"Instinct or innate behavior is the inherent inclination of a living organism toward a particular behavior."
I was just interested in knowing, how Instinct is is passed from one genaration to other? Memory seems not being transfered.
[Note: I do not claim to be an expert in this, and am merely speculating wildly.]
I would suppose that the mode of transfer depends entirely on what specific instinct is being considered. The term "instinct" seems to be much too broad for your answer to have a single, or even general, answer. I many cases, Sideroxylon's explanation could certainly be valid, but I am not sure that it covers all forms of instinct.

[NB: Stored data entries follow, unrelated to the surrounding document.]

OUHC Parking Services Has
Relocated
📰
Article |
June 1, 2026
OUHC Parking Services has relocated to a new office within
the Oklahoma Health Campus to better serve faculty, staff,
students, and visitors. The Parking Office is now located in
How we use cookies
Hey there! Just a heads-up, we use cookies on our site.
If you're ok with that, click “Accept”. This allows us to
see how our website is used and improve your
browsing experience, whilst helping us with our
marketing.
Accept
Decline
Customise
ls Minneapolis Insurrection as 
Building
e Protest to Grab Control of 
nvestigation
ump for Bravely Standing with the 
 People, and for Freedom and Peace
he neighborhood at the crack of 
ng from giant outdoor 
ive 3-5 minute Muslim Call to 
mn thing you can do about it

For instance, the example with the bees could be classified as an instinct through which a beneficial outcome is only incidentally reached through a behaviour which is essentially unrelated to the actual event, but which still solves the problem. That is, if the explanation offered is correct, then the bees would eat this form of fouled wax even in cases where this was not the result of a foul brood, for instance in an experimental setting. The instinct to eat the fouled wax therefore could be said not to have anything to do with the existence of foul broods at all. In fact, the action as such need not be an instinct at all, but a learned behaviour in which the bee will eat things that taste pleasant to it, but where each individual bee would have to learn that fouled wax tastes good. Conceivably, there may be bees in the same hive that don't think fouled wax taste good -- though I have no idea if there are -- which, if true, would show that it is a learned behaviour, or is at least a behaviour that has elements of learning.
Regardless of the specifics of this example, this seems to me to be a different class of instinct than, for instance, contraction instinct in sea anemones or in our own arms when touching a hot plate, or for instinct relating to relocation in case the immediate environment is somehow inadvantageous. This could be a class of instincts that are chemically bonded to an ordinary process within the organism, which causes the organism to react when exposed to a chemical or physical imbalance.

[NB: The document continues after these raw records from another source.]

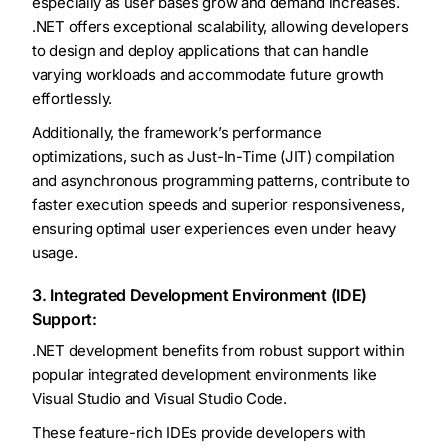
especially as user bases grow and demand increases.
.NET offers exceptional scalability, allowing developers
to design and deploy applications that can handle
varying workloads and accommodate future growth
effortlessly.
Additionally, the framework’s performance
optimizations, such as Just-In-Time (JIT) compilation
and asynchronous programming patterns, contribute to
faster execution speeds and superior responsiveness,
ensuring optimal user experiences even under heavy
usage.
3. Integrated Development Environment (IDE)
Support:
.NET development benefits from robust support within
popular integrated development environments like
Visual Studio and Visual Studio Code.
These feature-rich IDEs provide developers with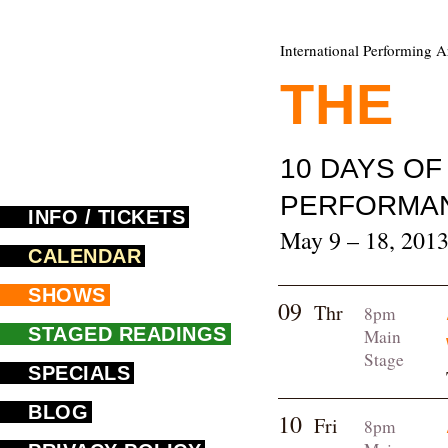
International Performing A
THE
F
10 DAYS O
PERFORMA
INFO / TICKETS
May 9 – 18, 201
CALENDAR
SHOWS
09
Thr
8pm
STAGED READINGS
Main
Stage
SPECIALS
BLOG
10
Fri
8pm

This class of instincts could have both learned and inherited elements, which could even reinforce each other, but the instinct itself need not be necessarily related to the stimuli. For instance, if a cell- or organ-level system within an organism bases its functionality on a certain ion balance, any environmental factor which disrupts this balance may cause the organism to relocate, whether this is a novel factor or a "known" one. The purportedly instinctual reaction could then be an expression of a more general class of instincts -- which are more easily explained in terms of inheritance -- triggered by a novel factor.
Related to this is of course instincts that are caused by a release of chemicals from one individual that serves to warn other individuals. The contraction or relocation instinct this triggers may very easily be explained within the framework of inheritance, for instance by assuming that muscular control of an organism is related to a large number of receptors, each of which can trigger the opening of ion channels, which in turn will cause the muscle to contract. If predation of one individual somehow releases a chemical substance for which all other individuals of the species have muscle-related receptors, this could cause contraction of muscles, causing the non-predated individuals to close shells, hide in burrows, or similar. On a macroscopic level, we might see this as clams hiding in the presence of a predator, whereas on a molecular level, this is simply a muscle contraction caused entirely by a chemical stimulus. It is trivial to understand how such a system might have evolved, even in the absence of inheritance of memory.

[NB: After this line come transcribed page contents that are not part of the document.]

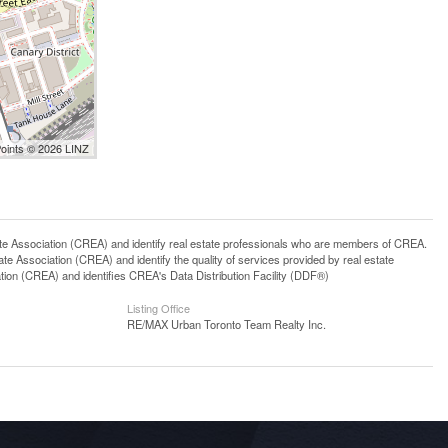
Points © 2026 LINZ
ssociation (CREA) and identify real estate professionals who are members of CREA.
 Association (CREA) and identify the quality of services provided by real estate
n (CREA) and identifies CREA's Data Distribution Facility (DDF®)
Listing Office
RE/MAX Urban Toronto Team Realty Inc.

This system could of course be expanded to include the examples above. A human arm retracts from a hot plate because of biochemical processes which can be explained evolutionarily, whether or not the specific individual or its direct ancestors have any kind of memory of hot plates. Similarly, hiding or relocation instinct could be caused by changes in light, movement, sound, temperature changes, gravitational changes, or any other change which has the capacity to interact with the organism's nervous system (if any). In these cases, the release of a compound (for instance) that causes a behavioural effect would be analogous to that in the free-living example above, but be contained within the individual.
However, I have the feeling even these explanations would cover only a subset of the possible actions that would be covered by the term "instinct".